§ **Supplied entries**:

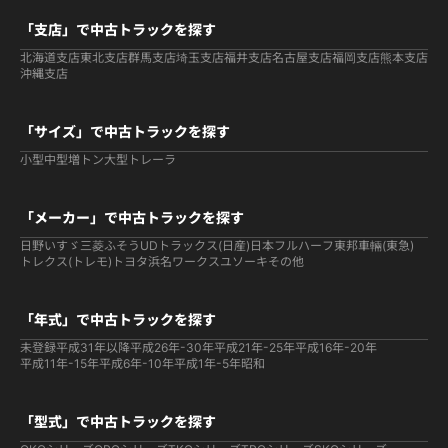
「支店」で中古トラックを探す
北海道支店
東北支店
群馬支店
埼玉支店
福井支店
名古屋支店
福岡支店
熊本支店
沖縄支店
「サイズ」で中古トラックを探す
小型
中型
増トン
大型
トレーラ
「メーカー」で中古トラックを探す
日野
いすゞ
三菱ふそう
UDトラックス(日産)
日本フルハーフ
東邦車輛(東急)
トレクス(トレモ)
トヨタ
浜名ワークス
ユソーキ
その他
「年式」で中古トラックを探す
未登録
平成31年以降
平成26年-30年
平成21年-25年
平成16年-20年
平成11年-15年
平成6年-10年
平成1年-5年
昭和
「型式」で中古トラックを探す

...

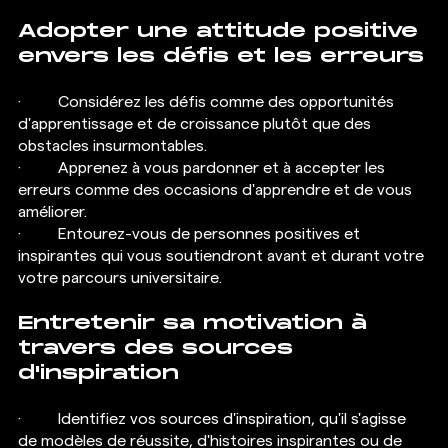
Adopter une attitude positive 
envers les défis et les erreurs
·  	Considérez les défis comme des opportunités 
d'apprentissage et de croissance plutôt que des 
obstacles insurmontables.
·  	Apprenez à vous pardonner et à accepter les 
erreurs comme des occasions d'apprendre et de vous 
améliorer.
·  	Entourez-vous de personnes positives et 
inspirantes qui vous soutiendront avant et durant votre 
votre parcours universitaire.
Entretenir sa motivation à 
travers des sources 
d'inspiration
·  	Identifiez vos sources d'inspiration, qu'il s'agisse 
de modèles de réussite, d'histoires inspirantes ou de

--

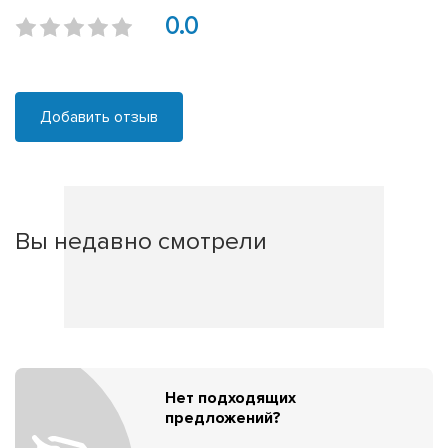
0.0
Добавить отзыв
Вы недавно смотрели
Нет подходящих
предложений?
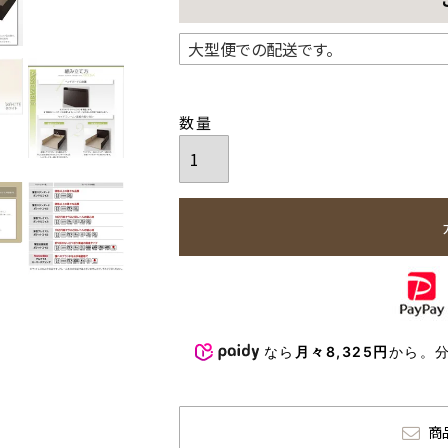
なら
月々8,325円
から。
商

§ **Exercise**:
Determine how many lines of the records contain the word "votre". Reply with the number by itself.

§ **Written solution**:
2